Au niveau du ton Roger Moore bien conscient qu’il ne pourra égaler le mélange de séduction et d’animalité d’un Sean Connery parvient à imposer un séduisant flegme britannique. Après un Connery empâté et peu concerné sur Les Diamants sont éternels, Moore apporte un vraie panache dans les scènes d’actions (il donne notamment de sa personne lors de la poursuite en bus impérial ou lors de la scène des hors-bords, l’occasion de contredire la triste réputation que ses dernières interprétations vieillissantes de Bond lui vaudront injustement), distille les bons mots avec un irrésistible timing comique (même si cet aspect deviendra trop envahissant par la suite) qui fait passer toutes les scènes de séduction plus amusées (le jeu de carte truqué bien sûr) que la virilité toute puissante de Connery. L’autre atout sera la présence sensuelle et virginale de Jane Seymour en James Bond girl, la médium Solitaire constituant son premier rôle majeur.

Pour le reste l’ensemble s’avère bien décevant. Le film frise souvent le racisme involontaire avec tous les protagonistes noirs grossièrement caractérisés, le moindre quidam étant en mèche avec le bad guy Kananga (Yaphet Kotto tout juste convaincant) entre hommes de main, traitres et adepte du vaudou. Cela gâche quelques belles idées comme les enterrements à la Nouvelle-Orléans ou le personnage haut en couleur du Baron samedi. Le plus gros souci reste cependant l’approche de Guy Hamilton et cette volonté de prendre les choses à la légère.
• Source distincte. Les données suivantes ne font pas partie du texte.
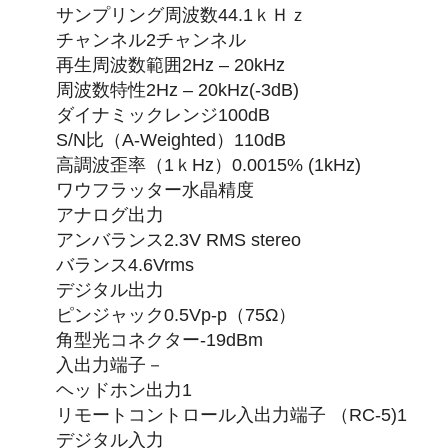
サンプリング周波数44.1ｋＨｚ
チャンネル2チャンネル
再生周波数範囲2Hz – 20kHz
周波数特性2Hz – 20kHz(-3dB)
ダイナミックレンジ100dB
S/N比（A‐Weighted）110dB
高調波歪率（1ｋHz）0.0015% (1kHz)
ワウフラッター水晶精度
アナログ出力
アンバランス2.3V RMS stereo
バランス4.6Vrms
デジタル出力
ピンジャック0.5Vp-p（75Ω）
角型光コネクター-19dBm
入出力端子－
ヘッドホン出力1
リモートコントロール入出力端子 （RC-5)1
デジタル入力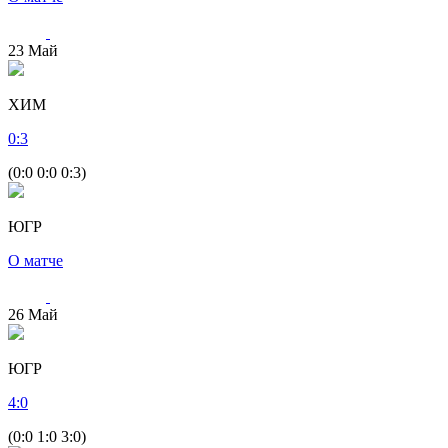
23
Май
ХИМ
0
:
3
(0:0 0:0 0:3)
ЮГР
О матче
26
Май
ЮГР
4
:
0
(0:0 1:0 3:0)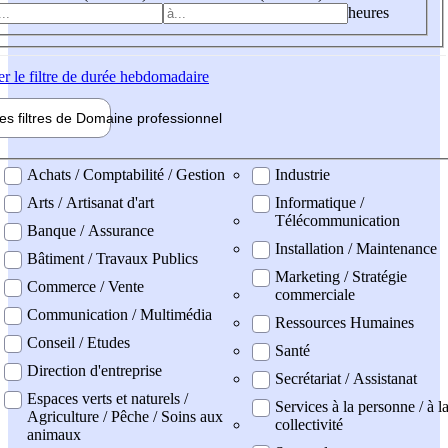
heures
er
le filtre de durée hebdomadaire
les filtres de
Domaine pro
fessionnel
ne professionel
Achats / Comptabilité / Gestion
Industrie
Arts / Artisanat d'art
Informatique /
Télécommunication
Banque / Assurance
Installation / Maintenance
Bâtiment / Travaux Publics
Marketing / Stratégie
Commerce / Vente
commerciale
Communication / Multimédia
Ressources Humaines
Conseil / Etudes
Santé
Direction d'entreprise
Secrétariat / Assistanat
Espaces verts et naturels /
Services à la personne / à l
Agriculture / Pêche / Soins aux
collectivité
animaux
La force des meilleurs James Bond est de trouver l’équilibre entre univers extravagants de bd et vrai tonalité à suspense maintenant l’implication du spectateur. Là Hamilton poursuit les errements entraperçu dans Les Diamants sont éternels avec un humour balourd et forcé qui gâche et rallonge plus que de raison une course poursuite en hors-bord dans les bayous avec un insupportable personnage de flic redneck. 
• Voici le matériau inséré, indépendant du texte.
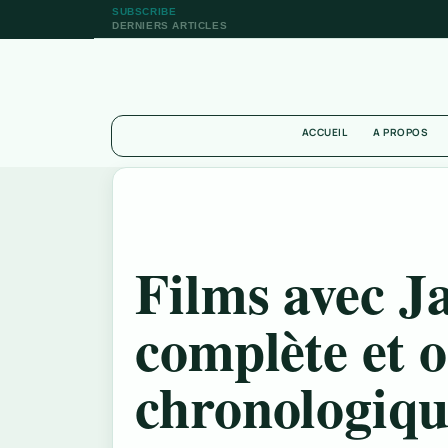
SUBSCRIBE
DERNIERS ARTICLES
ACCUEIL
A PROPOS
Films avec J
complète et 
chronologiqu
La mise en scène mollassonne et sans idées casse ainsi le potentiel de quelques idées folles (la scène des crocodiles dont la cascade suicidaire est bien réelle) et fait peine à voir lorsqu’Hamilton rejoue le légendaire duel de train de Bons baisers de Russie sans approcher le suspense et la brutalité au cordeau de Terence Young. Au final un Bond très mineur mais qui se laisse encore regarder en comparaison de la catastrophe à venir, L’Homme au pistolet d’or (1974) qui en amplifiera tous les défauts. Le film (porté par la chanson-titre tubesque de Paul MacCartney) sans atteindre les hauteurs de Sean Connery au box-office sera néanmoins un succès qui installera enfin un nouveau visage pour James Bond avec Roger Moore.